▶ _ACTIVITY_
Would you output all the lines below precisely as they stand, leaving each picture out?

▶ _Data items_
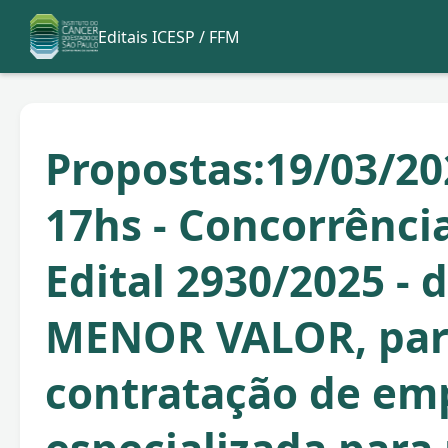
Editais ICESP / FFM
Propostas:19/03/20
17hs - Concorrência
Edital 2930/2025 - 
MENOR VALOR, par
contratação de em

▶ _WRITTEN SOLUTION_
Editais ICESP / FFM
Propostas:19/03/20
17hs - Concorrência
Edital 2930/2025 - 
MENOR VALOR, par
contratação de em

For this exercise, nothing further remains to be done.